Oil may have been king at this Montana Energy 2012 conference, but Patrick Barkey, director of the Bureau of Business and Economic Research at the University of Montana in Missoula, focused on the state's coal future.
He unveiled a survey of the potential impacts of developing the Otter Creek coal tracks near Ashland, a study financed by the Montana Contractors Association.
The Otter Creek tracts could produce 20 million tons per year of coal, which could boost personal income in Montana by nearly $104 million per year, a 6 percent increase for Eastern Montana residents.
Demand in China will drive Otter Creek's fate, Barkey said, and strong coal demand just from China leads to "gee whiz numbers."

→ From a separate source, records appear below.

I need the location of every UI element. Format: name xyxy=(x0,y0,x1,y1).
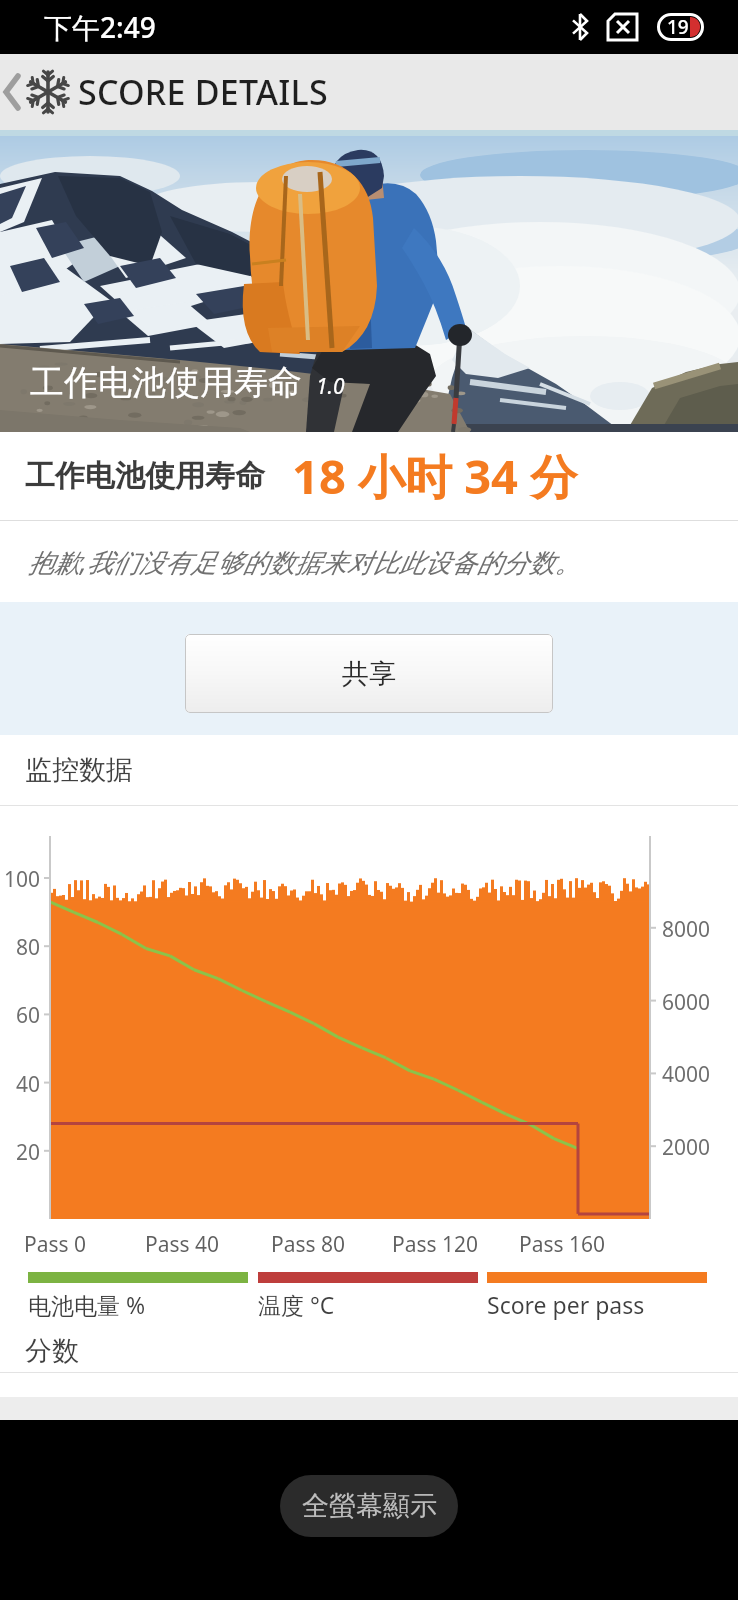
staticText: Pass 120 xyxy=(385,1230,485,1259)
staticText: Score per pass xyxy=(487,1289,645,1320)
staticText: 40 xyxy=(0,1070,40,1099)
staticText: 电池电量 % xyxy=(28,1289,146,1320)
staticText: 监控数据 xyxy=(25,753,133,787)
staticText: 100 xyxy=(0,865,40,894)
staticText: Pass 0 xyxy=(5,1230,105,1259)
staticText: 19 xyxy=(667,14,689,40)
staticText: SCORE DETAILS xyxy=(78,69,328,115)
staticText: 全螢幕顯示 xyxy=(302,1489,437,1523)
staticText: 18 小时 34 分 xyxy=(292,444,578,508)
staticText: 工作电池使用寿命 xyxy=(25,457,265,495)
staticText: 温度 °C xyxy=(258,1289,335,1320)
staticText: 共享 xyxy=(342,657,396,691)
button[interactable]: 全螢幕顯示 xyxy=(280,1475,458,1537)
staticText: Pass 160 xyxy=(512,1230,612,1259)
button[interactable]: 共享 xyxy=(185,634,553,713)
staticText: 2000 xyxy=(662,1133,711,1162)
staticText: 8000 xyxy=(662,915,711,944)
staticText: 20 xyxy=(0,1138,40,1167)
staticText: 抱歉,我们没有足够的数据来对比此设备的分数。 xyxy=(28,544,581,580)
button[interactable]: SCORE DETAILS xyxy=(0,54,738,130)
staticText: 80 xyxy=(0,933,40,962)
staticText: 60 xyxy=(0,1001,40,1030)
staticText: 下午2:49 xyxy=(44,8,156,46)
staticText: 分数 xyxy=(25,1334,79,1368)
staticText: 4000 xyxy=(662,1060,711,1089)
staticText: Pass 80 xyxy=(258,1230,358,1259)
staticText: 6000 xyxy=(662,988,711,1017)
staticText: 工作电池使用寿命 xyxy=(30,361,302,404)
staticText: 1.0 xyxy=(316,372,345,401)
staticText: Pass 40 xyxy=(132,1230,232,1259)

"The projected increase in coal from today to 2035 is twice what the U.S. currently produces," Barkey said. "Clearly, China is going to demand coal from somewhere."
During two years of construction, Otter Creek would provide 2,648 construction jobs and cost $600 million to $1 billion to build the Tongue River Railroad, the mine, buildings and power infrastructure.
However, port facilities at Vancouver, Wash., are full and another loading facility is needed to handle Montana coal, said economist Paul Polzin, the bureau's director emeritus.
"New ports are absolutely critical to shipping Powder River coal overseas," Polzin said.
"They are being proposed, but there is stiff opposition."